Over the next few weeks to months, the base case is a modest but potentially rising dairy risk premium if screwworm continues moving outward and producers face repeated dumping or transport constraints. The setup improves if USDA data show low infection penetration and controlled geography; it worsens if cases jump into additional dairy-heavy regions.
Structurally, the video frames livestock disease as a recurring feature of dairy and beef markets rather than a one-off shock. The longer-run implication is that biosecurity, movement controls, and regional disease containment can alter milk supply and price formation even when the disease itself is endemic elsewhere.

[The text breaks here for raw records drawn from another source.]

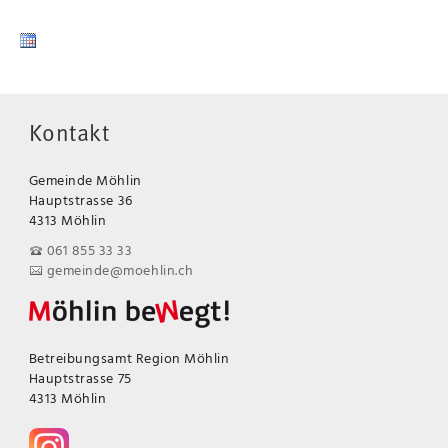
Kontakt
Gemeinde Möhlin
Hauptstrasse 36
4313 Möhlin
061 855 33 33
gemeinde@moehlin.ch
Betreibungsamt Region Möhlin
Hauptstrasse 75
4313 Möhlin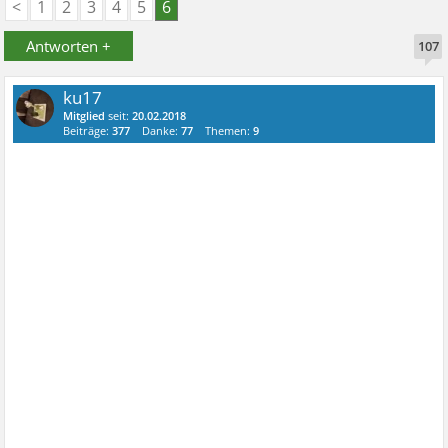
<
1
2
3
4
5
6
Antworten +
107
ku17
Mitglied
seit:
20.02.2018
Beiträge:
377
Danke:
77
Themen:
9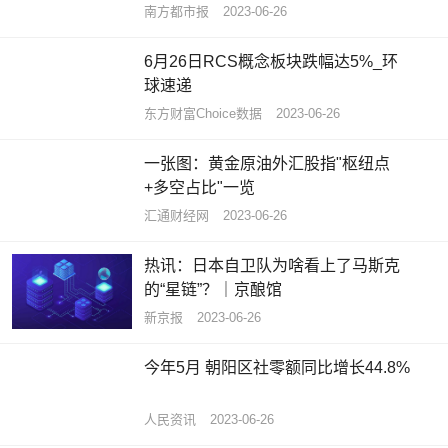
南方都市报
2023-06-26
6月26日RCS概念板块跌幅达5%_环
球速递
东方财富Choice数据
2023-06-26
一张图：黄金原油外汇股指"枢纽点
+多空占比"一览
汇通财经网
2023-06-26
热讯：日本自卫队为啥看上了马斯克
的“星链”？｜京酿馆
新京报
2023-06-26
今年5月 朝阳区社零额同比增长44.8%
人民资讯
2023-06-26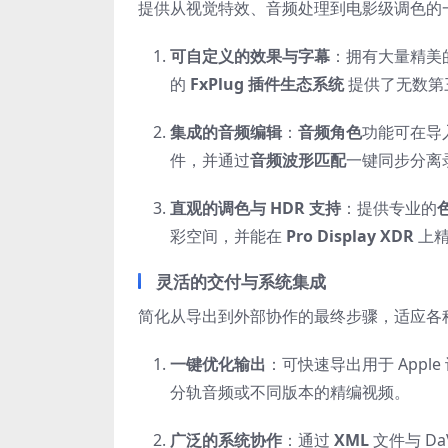
提供从视觉特效、音频处理到电影级调色的
可自定义的效果与字幕
：拥有大量精美
的
FxPlug 插件生态系统
提供了无数第
集成的音频编辑
：
音频角色
功能可在导
件，并通过
音频波形匹配
一键同步分离
直观的调色与 HDR 支持
：提供专业的
彩空间，并能在
Pro Display XDR
上
灵活的交付与系统集成
简化从导出到外部协作的最终步骤，适应各
一键优化输出
：可快速导出用于 Apple 
分轨音频或不同版本的精编视频。
广泛的系统协作
：通过
XML
文件与 Da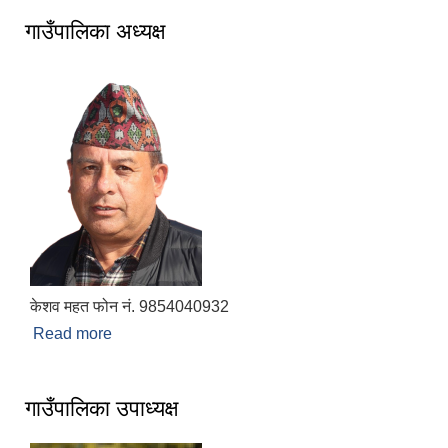
गाउँपालिका अध्यक्ष
केशव महत फोन नं. 9854040932
Read more
about गाउँपालिका अध्यक्ष
गाउँपालिका उपाध्यक्ष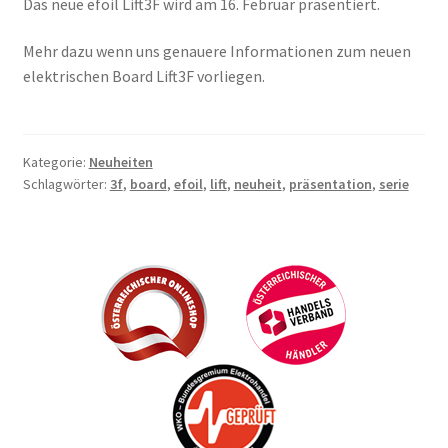
Das neue efoil Lift3F wird am 16. Februar präsentiert.
Mehr dazu wenn uns genauere Informationen zum neuen
elektrischen Board Lift3F vorliegen.
Kategorie:
Neuheiten
Schlagwörter:
3f
,
board
,
efoil
,
lift
,
neuheit
,
präsentation
,
serie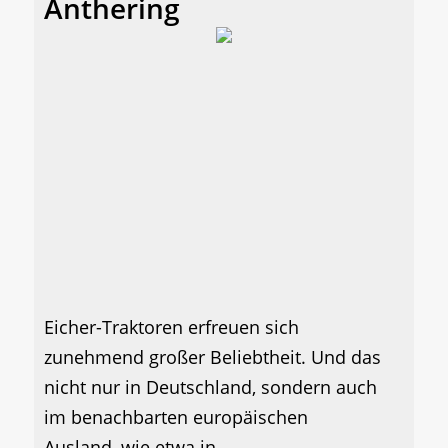
Anthering
Eicher-Traktoren erfreuen sich
zunehmend großer Beliebtheit. Und das
nicht nur in Deutschland, sondern auch
im benachbarten europäischen
Ausland, wie etwa in...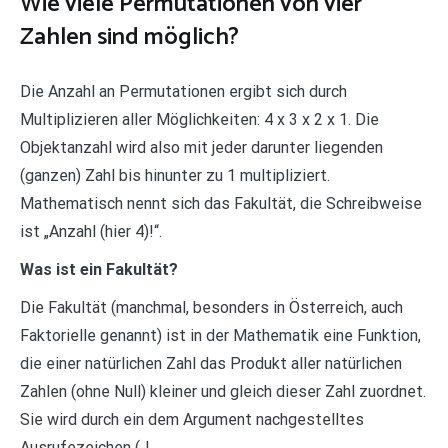
Wie viele Permutationen von vier
Zahlen sind möglich?
Die Anzahl an Permutationen ergibt sich durch
Multiplizieren aller Möglichkeiten: 4 x 3 x 2 x 1. Die
Objektanzahl wird also mit jeder darunter liegenden
(ganzen) Zahl bis hinunter zu 1 multipliziert.
Mathematisch nennt sich das Fakultät, die Schreibweise
ist „Anzahl (hier 4)!“.
Was ist ein Fakultät?
Die Fakultät (manchmal, besonders in Österreich, auch
Faktorielle genannt) ist in der Mathematik eine Funktion,
die einer natürlichen Zahl das Produkt aller natürlichen
Zahlen (ohne Null) kleiner und gleich dieser Zahl zuordnet.
Sie wird durch ein dem Argument nachgestelltes
Ausrufezeichen („!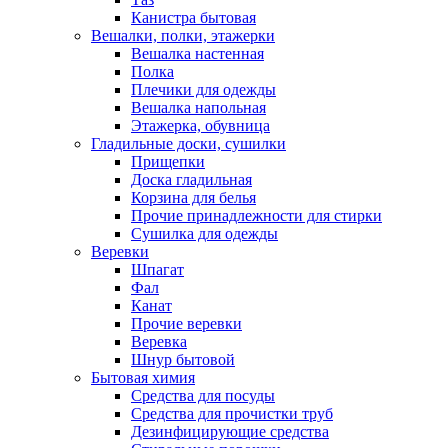
Канистра бытовая
Вешалки, полки, этажерки
Вешалка настенная
Полка
Плечики для одежды
Вешалка напольная
Этажерка, обувница
Гладильные доски, сушилки
Прищепки
Доска гладильная
Корзина для белья
Прочие принадлежности для стирки
Сушилка для одежды
Веревки
Шпагат
Фал
Канат
Прочие веревки
Веревка
Шнур бытовой
Бытовая химия
Средства для посуды
Средства для прочистки труб
Дезинфицирующие средства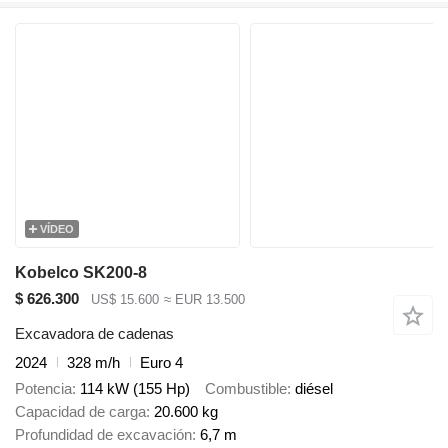
VÍDEO
Kobelco SK200-8
$ 626.300
US$ 15.600
≈ EUR 13.500
Excavadora de cadenas
2024
328 m/h
Euro 4
Potencia
114 kW (155 Hp)
Combustible
diésel
Capacidad de carga
20.600 kg
Profundidad de excavación
6,7 m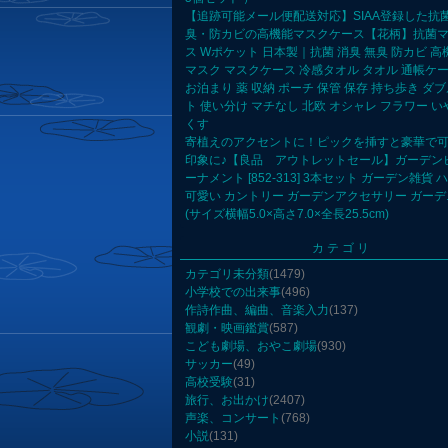
【追跡可能メール便配送対応】SIAA登録した抗
臭・防カビの高機能マスクケース【花柄】抗菌
ス Wポケット 日本製｜抗菌 消臭 無臭 防カビ 高機
マスク マスクケース 冷感タオル タオル 通帳ケー
お泊まり 薬 収納 ポーチ 保管 保存 持ち歩き ダ
ト 使い分け マチなし 北欧 オシャレ フラワー 
くす
寄植えのアクセントに！ピックを挿すと豪華で
印象に♪【良品 アウトレットセール】ガーデン
ーナメント [852-313] 3本セット ガーデン雑貨 
可愛い カントリー ガーデンアクセサリー ガー
(サイズ横幅5.0×高さ7.0×全長25.5cm)
カテゴリ
カテゴリ未分類
(1479)
小学校での出来事
(496)
作詩作曲、編曲、音楽入力
(137)
観劇・映画鑑賞
(587)
こども劇場、おやこ劇場
(930)
サッカー
(49)
高校受験
(31)
旅行、お出かけ
(2407)
声楽、コンサート
(768)
小説
(131)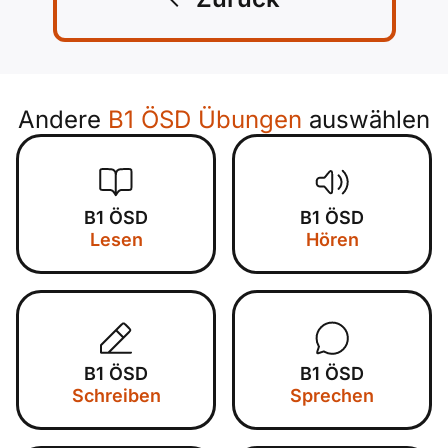
Andere
B1 ÖSD Übungen
auswählen
B1 ÖSD
B1 ÖSD
Lesen
Hören
B1 ÖSD
B1 ÖSD
Schreiben
Sprechen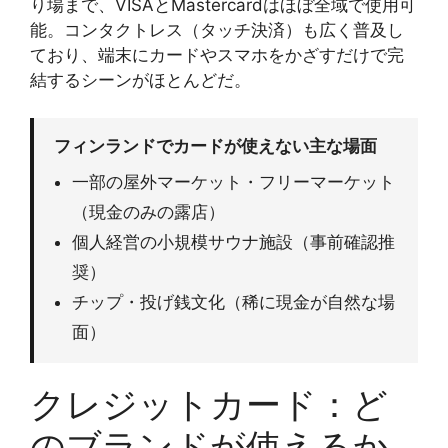
り場まで、VISAとMastercardはほぼ全域で使用可
能。コンタクトレス（タッチ決済）も広く普及し
ており、端末にカードやスマホをかざすだけで完
結するシーンがほとんどだ。
フィンランドでカードが使えない主な場面
一部の屋外マーケット・フリーマーケット
（現金のみの露店）
個人経営の小規模サウナ施設（事前確認推
奨）
チップ・投げ銭文化（稀に現金が自然な場
面）
クレジットカード：ど
のブランドが使えるか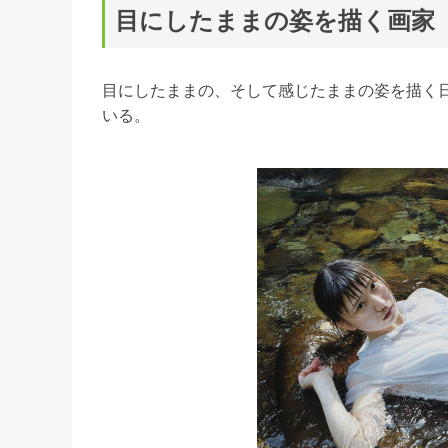
目にしたままの姿を描く画家
目にしたままの、そして感じたままの姿を描く
いる。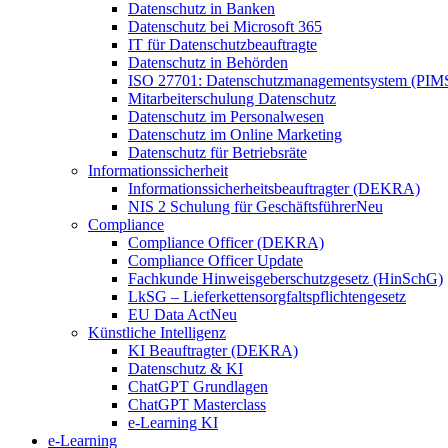
Datenschutz in Banken
Datenschutz bei Microsoft 365
IT für Datenschutzbeauftragte
Datenschutz in Behörden
ISO 27701: Datenschutzmanagementsystem (PIM
Mitarbeiterschulung Datenschutz
Datenschutz im Personalwesen
Datenschutz im Online Marketing
Datenschutz für Betriebsräte
Informationssicherheit
Informationssicherheitsbeauftragter (DEKRA)
NIS 2 Schulung für Geschäftsführer
Neu
Compliance
Compliance Officer (DEKRA)
Compliance Officer Update
Fachkunde Hinweisgeberschutzgesetz (HinSchG)
LkSG – Lieferkettensorgfaltspflichtengesetz
EU Data Act
Neu
Künstliche Intelligenz
KI Beauftragter (DEKRA)
Datenschutz & KI
ChatGPT Grundlagen
ChatGPT Masterclass
e-Learning KI
e-Learning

If 5% of dairy cows in Texas and New Mexico get infected and their milk dumped, it would reduce US milk production by about 0.4%, leading to roughly a 4% increase in dairy prices.
New World screwworm infections in dairy cows requiring treatment will force milk dumping for 10-20 days, reducing revenue for dairy farmers.
New World screwworm will likely spread further from Texas to cover a geographical area that would encompass about 38% of US milk production.
What is the New World screwworm and why is its spread a concern for dairy producers?
Nate explains that New World screwworm is a parasitic fly whose larvae infest open wounds and consume living tissue. He says it historically affected warmer regions, was eradicated from much of North and Central America with sterile flies, and is now spreading north again, which makes it a renewed concern.
What are the biggest risks to dairy producers from the outbreak?
He says infected cows can suffer severe pain and can die if untreated, but dairy farms are better positioned than beef operations to spot wounds quickly. The main downside is that treated milk must be dumped for a set withdrawal period, which reduces revenue and adds treatment costs; calves may also face some risk, though long-term production effects are uncertain.
How are movement restrictions affecting the dairy industry?
He says the US is restricting animal movement within a 12.5-mile radius around infected farms to slow spread. That could disrupt dairy operations because cattle are frequently moved between farms, replacement heifers are transferred, and some dairies now also move animals into beef operations.